I pull back my hair, which has become so long and shaggy over the winter that it easily drapes over my eyes and is an itchy brush against my ears. The Avatar’s grip is so strong and confident that my hand feels threatened with numbness, the circulation coming to a halt, yet it is an action that I do nothing about. I leave my hand in his. I would let my blood stop for him.
My voice has dropped back to a faltering whisper. I look toward the scoreboard, upon which a new web page has emerged.
“If we could all just stop talking about her,” I begin in exhaustion, “if we could just ignore her, then maybe she’d just slink back into her little corner of whatever the hell kind of life she has.”
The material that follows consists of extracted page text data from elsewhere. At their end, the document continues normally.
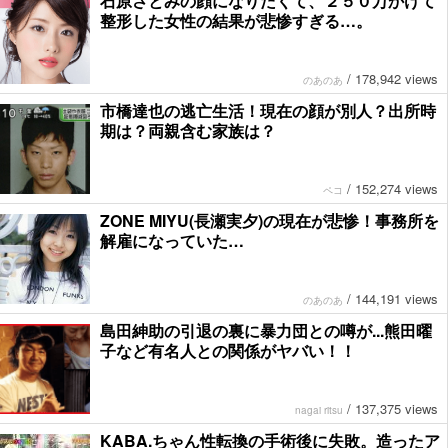
石原さとみの顔になりたくて、２５０万かけて
整形した女性の結果が悲惨すぎる…。
/
178,942 views
のあのあ
市橋達也の逃亡生活！現在の顔が別人？出所時
期は？両親含む家族は？
/
152,274 views
ペコ
ZONE MIYU(長瀬実夕)の現在が悲惨！事務所を
解雇になっていた…
/
144,191 views
のあのあ
島田紳助の引退の裏に暴力団との噂が...熊田曜
子など有名人との関係がヤバい！！
/
137,375 views
nagai ritsu
KABA.ちゃん性転換の手術後に失敗。造ったア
I take my free hand and massage my forehead. My hand is a visor for my eyes and I can see flashes of the scoreboard between the spaces of my fingers as I try to bring relief to my pounding head, my wounded spirit.
“I hate talking about her, Tim,” I say, dropping my hand from my forehead onto my lap.
We lock gazes. “I feel like every time I do, her whole existence is legitimized. But sometimes she just goes too far, and she keeps going further and further and… where will she stop? Where will any of us stop? When will someone finally say, ‘I’m sorry. I’m so sorry’?”